“Improving Accuracy Tips"

2025-03-18 20:45 AI

Tips from the DOD!

I was just reading an article from Carnegie Mellon on what concerns the DoD has in software procurement, and more relevantly to this topic, AI/LLM usage. The whole thing is interesting, but for my purposes here I’m most interested in LLM accuracy and on that topic, there wasn’t much in the article, but what was there was good.

Source: Perspectives on Generative AI in Software Engineering and Acquisition

Prompt Engineering

So this is kind of a dumb term, but whatever. It’s now the lingua franca. A few suggestions or recommendations are these:

Chain of Thought prompting

In this technique you’re basically asking your model to behave like those new-fangled “thinking” models. So when you prompt it, you also ask it to describe the process step by step too. I know from other sources, that “thinking” models have improved accuracy due to the “thought” output so it makes sense that simulating that would similarly help

Tree of Thought prompting

In this technique you are performing similar actions to chain of thought prompting, but instead of asking the model to explain the whole process in one go you would ask it to explain only the next step. In its explanation, you would also ask for multiple possible ways to accomplish this step.

One thing you can do at this point as well, depending on your API budget, is start up multiple chat sessions and ask the same question of each session with the intent of receiving multiple different answers.

Then, when you have a selection of possible next steps, feed those possibilities back into the model and ask it to evaluate how effective each next step might be. Take the highest rated possibility and start the process again, but now looking for the next step.

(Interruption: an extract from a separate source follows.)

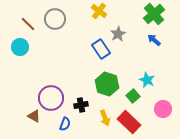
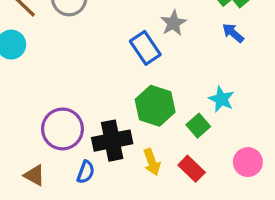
black cross: (81, 105) -> (112, 141), size x1.6
pink circle: (163, 109) -> (248, 162), moved
brown triangle: (34, 116) -> (34, 175), moved
red rectangle: (129, 122) -> (192, 169), size x0.7

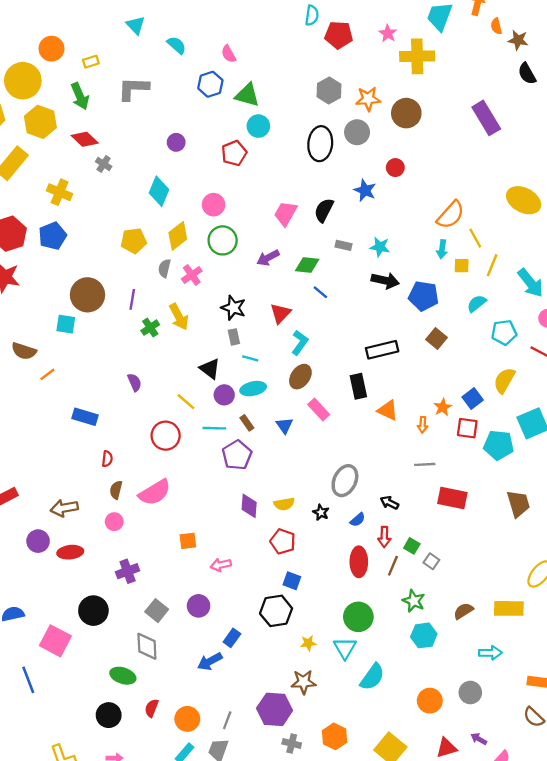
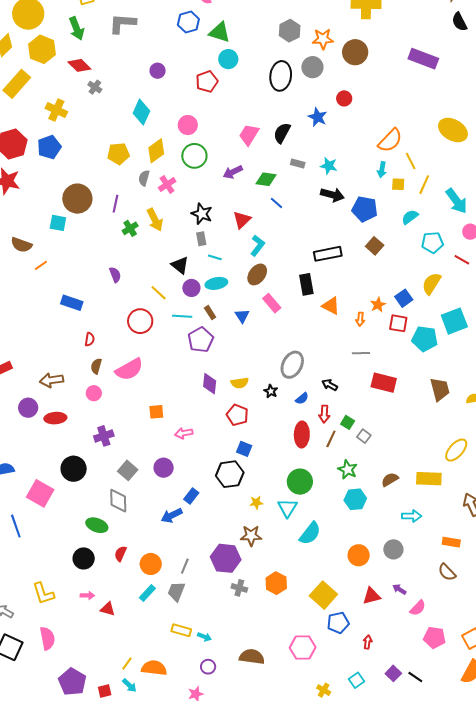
purple rectangle: (486, 118) -> (423, 59), turned -40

Source: Chain of Thought (CoT)

Implement Processes to identify errors

One thing that’s harder for me to do, as I’m a one man band here, is also to implement processes that can identify and reduce harm from erroneous output. Unfortunately the CMU article doesn’t go too in-depth here, but one could imagine that if you were doing software development, for example, you could include some vulnerability scanning tool in your CI/CD system. Something like that perhaps or similar systems in other disciplines I’m not familiar with.

Thinking further myself

Adding these suggestions to what I discovered earlier about locating higher quality sources should help improve LLM output accuracy for me decently.

Next Steps?

So this doesn’t really help determine if the current crop of AI helps reduce or increase harms. It’s just good info as I continue my quest as I am using these systems to perform searches for good articles and papers, like this article from CMU (which also incidentally lead me to this honey on ACM). So the research will continue, but it’s good to arm myself with helpful techniques to find what I’m looking for!